3-) Dr. Hüseyin Remzi Bey: Bu sıra dışı doktor, Sultan III. Ahmed Han zamanında ki çiçek aşısı bilgilerini Topkapı Sarayı’nda ki arşivde inceledi ve sonra da aşıyı tekrardan yapabileceğini Hünkarımız Abdülhamid'e arz etti (Yalan söyleyen tarih daha doğrusu tarihe yalan söyletenler utansın ki utanmadan bizlere ilk çiçek aşısını 1796'da İngiliz Edward Jenner geliştirdi diye öğrettiler). Hünkârımız, Hüseyin Remzi Bey'in arz ettiği bilgilere güvendi böylece 1889 yılında başka ülkelerde olduğu gibi Osmanlı’da da resmi bir Telkihhane (çiçek aşısı üretim merkezi) açıldı. İneklerden hazırlanacak aşının cam borulara doldurularak istenilen yerlere gönderilmesi içinde bir kanun tasarısı hazırlamış ve 1892'de İstanbul'da "Telkihhane-i Osmani"nin açılması konusunda sultanımızın emri çıkmıştır. Çiçek aşısı üretimine önce parazitoloji laboratuvarında başlanmış sonra 1894'te Tıp Okulunun botanik bahçesinde yapılan dört bölümlü özel bir ahşap binada devam edilmiştir. Telkihhane'de, 1892-1913 arasında toplam 7260784 kişiye de çiçek aşısı yapılmış, insanlara şifa götürülmüştür. Kıymetli dostlar, yazıma Sultan Abdülhamid'in açtığı okullarda okuyan ve hem Osmanlı’da hem de Cumhuriyet devrinde hizmetlerine devam eden insanlara şifa dağıtan iki önemli hekimden daha kısaca bahis ederek son vermek istiyorum.

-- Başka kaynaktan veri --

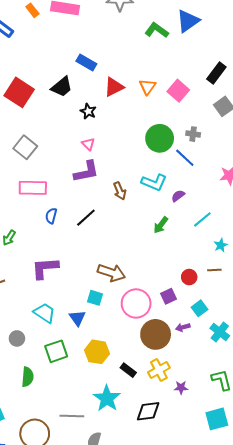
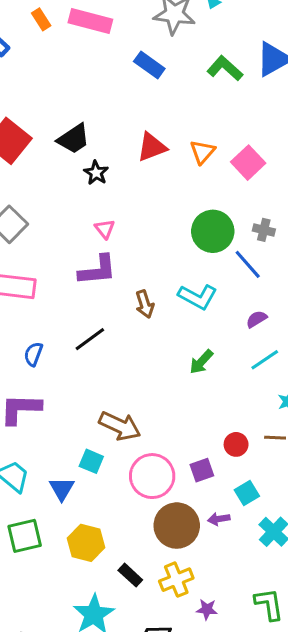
blue rectangle: (86, 62) -> (149, 65), moved
black star: (88, 111) -> (96, 173), moved
purple semicircle: (178, 196) -> (257, 319), moved
blue semicircle: (51, 216) -> (33, 354), moved

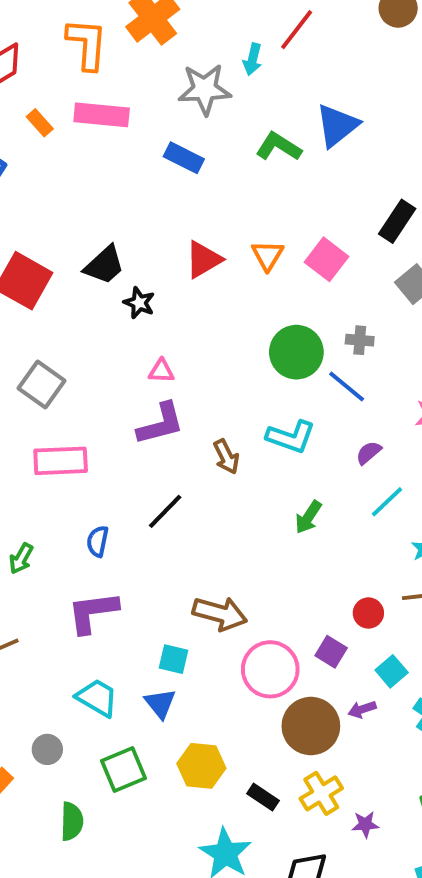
pink triangle: (105, 229) -> (161, 371), turned -40
cyan square: (91, 461) -> (173, 659), moved
purple square: (202, 470) -> (331, 652), turned -30

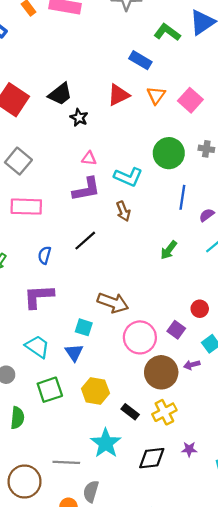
blue rectangle: (184, 158) -> (140, 60), moved
blue line: (347, 386) -> (182, 197), moved, turned 55
cyan L-shape: (291, 437) -> (128, 177), moved
purple star: (365, 824) -> (189, 449), moved

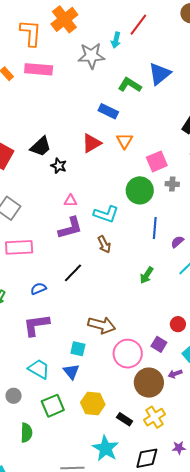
pink square: (190, 100) -> (157, 161), moved, turned 30
blue semicircle: (44, 255) -> (38, 289), turned 56

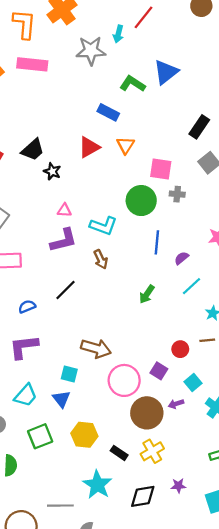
pink square: (157, 161) -> (161, 169), turned 30
cyan trapezoid: (39, 369) -> (26, 395), turned 100

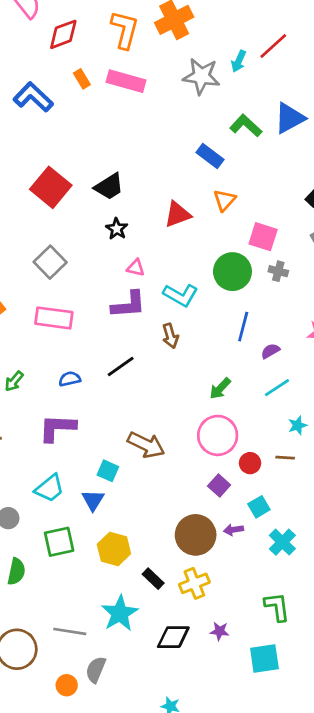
red triangle: (89, 147) -> (178, 214), moved
black star: (52, 171) -> (117, 229), moved
pink circle: (124, 380) -> (218, 435), moved

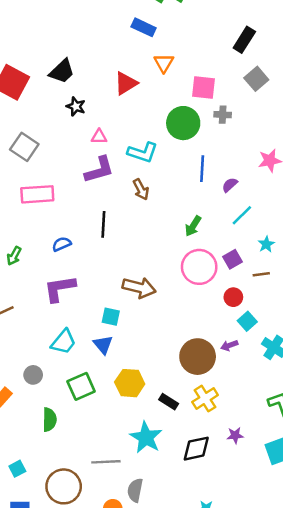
black line: (121, 366) -> (103, 224), turned -40
red circle: (250, 463) -> (233, 297), moved
purple square: (219, 486) -> (233, 259), moved, turned 30

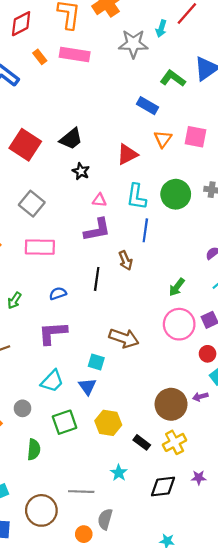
pink square: (203, 88) -> (196, 137), moved
cyan L-shape: (143, 152) -> (136, 197), moved, turned 76
blue line: (202, 169) -> (145, 230), moved
brown arrow: (141, 189) -> (126, 260), moved
cyan star: (146, 437) -> (119, 473), size x0.6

4-) Rıza İsmail Sezginer(1884-1963): Baytar (Hayvan) Yüksek Mektebi’nde salgın hastalıklar, bakteriyoloji ve gıda kontrolü dersleri vermiş, İstanbul mezbahasının kurulmasında önemli rol oynamış ve buranın laboratuvar şefi olmuştur. Ayrıca kendisi kıymetli çalışmalar yapmış olan bir bakteriyoloğumuzdur.

5-) Osman Nuri Eralp (1876-1940): Bakteriyoloji ve viroloji üzerinde değerli araştırmalar yapmış bilim adamımızdır. Çalışmaları, özellikle tüberküloz, tüberkülin, şarbon, sığır vebası, kolera, gonokok, frengi, sütte yaşayan ve sütle bulaşan mikroorganizmalar ve diğer konular kapsamaktadır vesselam.